Occasion: Managerial interview. 

Business Professional according to recruiters emailed guidelines. 

Grey Suit. 

Black Shirt. 

Tartan Tie (Grey, Black, thin red accent) 

Thoughts?


----------



## ItChecksOut (Sep 17, 2021)

My DC is so bad off for OM's that I believe you could do a line of coke during the interview and probably still get hired.


----------



## happygoth (Sep 17, 2021)

Sounds snazzy, you should be good!


----------



## Luck (Sep 17, 2021)

MikeLebowski said:


> Occasion: Managerial interview.
> 
> Business Professional according to recruiters emailed guidelines.
> 
> ...


Wearing a suit is already more effort than most OMs put in.
Usually OMs are more casual and wear chinos with a button shirt at the most formal. 
I'm not saying its a bad choice just that don't sweat the details when you are already going above most of the fresh out of college people still bringing in a backpack to carry their shit that Target hires instead of just promoting the TMs that will then spend the next 3 weeks training the OM how to do their job.


----------



## MikeLebowski (Sep 18, 2021)

Even to the interview? 

I get day to day activity being a "khaki affair."


----------



## Luck (Sep 18, 2021)

MikeLebowski said:


> Even to the interview?
> 
> I get day to day activity being a "khaki affair."

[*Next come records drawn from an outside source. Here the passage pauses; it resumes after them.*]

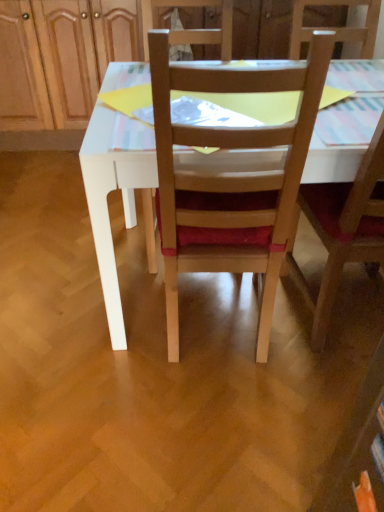 Question: Is wooden dresser at upper center bigger than wooden chair at center, positioned as the 1th chair in right-to-left order?

Choices:
 (A) no
 (B) yes

Answer: (B)

Question: Considering the relative positions of wooden dresser at upper center and wooden chair at center, the 2th chair from the left, in the image provided, is wooden dresser at upper center to the right of wooden chair at center, the 2th chair from the left, from the viewer's perspective?

Choices:
 (A) yes
 (B) no

Answer: (B)

Question: Is wooden dresser at upper center far from wooden chair at center, positioned as the 1th chair in right-to-left order?

Choices:
 (A) yes
 (B) no

Answer: (A)

Question: Is wooden chair at center, positioned as the 1th chair in right-to-left order, located within wooden dresser at upper center?

Choices:
 (A) yes
 (B) no

Answer: (B)

Question: Is wooden dresser at upper center further to camera compared to wooden chair at center, the 2th chair from the left?

Choices:
 (A) no
 (B) yes

Answer: (B)

Question: From the image's perspective, relative to wooden dresser at upper center, is wooden chair at center, acting as the first chair starting from the left, above or below?

Choices:
 (A) below
 (B) above

Answer: (A)

Question: Would you say wooden chair at center, the 2th chair viewed from the right, is inside or outside wooden dresser at upper center?

Choices:
 (A) inside
 (B) outside

Answer: (B)

Question: From a real-world perspective, is wooden chair at center, the 2th chair viewed from the right, positioned above or below wooden dresser at upper center?

Choices:
 (A) above
 (B) below

Answer: (A)

Question: Based on their sizes in the image, would you say wooden chair at center, acting as the first chair starting from the left, is bigger or smaller than wooden dresser at upper center?

Choices:
 (A) small
 (B) big

Answer: (A)

Question: Does point (329, 225) appear closer or farther from the camera than point (8, 108)?

Choices:
 (A) farther
 (B) closer

Answer: (B)

Question: In terms of height, does wooden chair at center, the 2th chair from the left, look taller or shorter compared to wooden dresser at upper center?

Choices:
 (A) tall
 (B) short

Answer: (A)

Question: In terms of size, does wooden chair at center, the 2th chair from the left, appear bigger or smaller than wooden dresser at upper center?

Choices:
 (A) small
 (B) big

Answer: (A)

Question: From the image's perspective, relative to wooden dresser at upper center, is wooden chair at center, the 2th chair from the left, above or below?

Choices:
 (A) below
 (B) above

Answer: (A)

Question: From the image's perspective, is wooden chair at center, acting as the first chair starting from the left, located above or below wooden chair at center, positioned as the 1th chair in right-to-left order?

Choices:
 (A) above
 (B) below

Answer: (B)

Question: From a real-world perspective, relative to wooden chair at center, positioned as the 1th chair in right-to-left order, is wooden chair at center, the 2th chair viewed from the right, vertically above or below?

Choices:
 (A) above
 (B) below

Answer: (B)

Its possible they wore in the blazer and then took it off to walk the floor but of the few OMs being interviewed I have spotted, only one was wearing a suit. 
Note that he was instantly put into B1 the daytime weekday shift so maybe it made the difference.


----------



## Hal (Sep 18, 2021)

I was a TM promote to an OM. I wore a suit and tie to my interview. Don't skimp on it. Every prospective OM I've seen come in for an interview was dressed up in business formal. Men in suits and ties and women in business slacks or a skirt and business appropriate top.

Don't skimp on interview day. First impressions are huge.


----------